Computer Science and Software Engineering Department, Monmouth University, West Long Branch, NJ, USA.
Department of Computer Science, New Jersey Institute of Technology, Newark, NJ, USA.
J Biomed Inform. 2021 Aug;120:103861. doi: 10.1016/j.jbi.2021.103861. Epub 2021 Jul 2.

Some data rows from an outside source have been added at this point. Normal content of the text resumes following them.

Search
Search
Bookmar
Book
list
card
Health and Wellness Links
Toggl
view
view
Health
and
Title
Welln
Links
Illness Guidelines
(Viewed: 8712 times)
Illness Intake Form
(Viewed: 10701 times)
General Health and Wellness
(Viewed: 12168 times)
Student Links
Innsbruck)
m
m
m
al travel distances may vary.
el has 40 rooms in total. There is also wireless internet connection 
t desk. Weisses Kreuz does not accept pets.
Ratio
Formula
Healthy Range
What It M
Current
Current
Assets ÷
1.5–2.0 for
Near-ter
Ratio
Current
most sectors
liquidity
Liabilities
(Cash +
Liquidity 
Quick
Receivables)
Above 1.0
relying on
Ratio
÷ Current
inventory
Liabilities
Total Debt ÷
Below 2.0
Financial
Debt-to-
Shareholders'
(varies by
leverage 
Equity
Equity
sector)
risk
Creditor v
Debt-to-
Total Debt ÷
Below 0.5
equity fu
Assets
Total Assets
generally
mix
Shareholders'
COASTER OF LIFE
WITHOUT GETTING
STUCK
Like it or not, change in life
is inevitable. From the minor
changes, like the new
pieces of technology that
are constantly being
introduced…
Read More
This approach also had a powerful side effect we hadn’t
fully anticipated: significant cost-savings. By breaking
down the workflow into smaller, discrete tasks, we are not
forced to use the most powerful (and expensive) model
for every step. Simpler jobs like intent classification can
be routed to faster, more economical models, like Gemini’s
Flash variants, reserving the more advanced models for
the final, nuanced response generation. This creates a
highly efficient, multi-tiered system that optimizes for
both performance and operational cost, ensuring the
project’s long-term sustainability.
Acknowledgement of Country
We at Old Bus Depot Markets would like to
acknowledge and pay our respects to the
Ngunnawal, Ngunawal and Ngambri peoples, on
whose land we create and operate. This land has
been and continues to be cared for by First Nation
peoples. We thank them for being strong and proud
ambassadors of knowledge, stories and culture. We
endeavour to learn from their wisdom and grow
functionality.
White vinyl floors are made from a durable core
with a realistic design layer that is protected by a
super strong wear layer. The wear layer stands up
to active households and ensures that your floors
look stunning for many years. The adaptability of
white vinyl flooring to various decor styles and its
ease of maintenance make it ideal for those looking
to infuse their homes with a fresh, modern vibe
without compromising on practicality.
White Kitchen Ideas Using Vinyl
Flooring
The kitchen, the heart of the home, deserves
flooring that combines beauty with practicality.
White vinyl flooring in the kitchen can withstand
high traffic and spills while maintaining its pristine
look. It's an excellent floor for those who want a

The current intensive research on potential remedies and vaccinations for COVID-19 would greatly benefit from an ontology of standardized COVID terms. The Coronavirus Infectious Disease Ontology (CIDO) is the largest among several COVID ontologies, and it keeps growing, but it is still a medium sized ontology. Sophisticated CIDO users, who need more than searching for a specific concept, require orientation and comprehension of CIDO. In previous research, we designed a summarization network called "partial-area taxonomy" to support comprehension of ontologies. The partial-area taxonomy for CIDO is of smaller magnitude than CIDO, but is still too large for comprehension. We present here the "weighted aggregate taxonomy" of CIDO, designed to provide compact views at various granularities of our partial-area taxonomy (and the CIDO ontology). Such a compact view provides a "big picture" of the content of an ontology. In previous work, in the visualization patterns used for partial-area taxonomies, the nodes were arranged in levels according to the numbers of relationships of their concepts. Applying this visualization pattern to CIDO's weighted aggregate taxonomy resulted in an overly long and narrow layout that does not support orientation and comprehension since the names of nodes are barely readable. Thus, we introduce in this paper an innovative visualization of the weighted aggregate taxonomy for better orientation and comprehension of CIDO (and other ontologies). A measure for the efficiency of a layout is introduced and is used to demonstrate the advantage of the new layout over the previous one. With this new visualization, the user can "see the forest for the trees" of the ontology. Benefits of this visualization in highlighting insights into CIDO's content are provided. Generality of the new layout is demonstrated.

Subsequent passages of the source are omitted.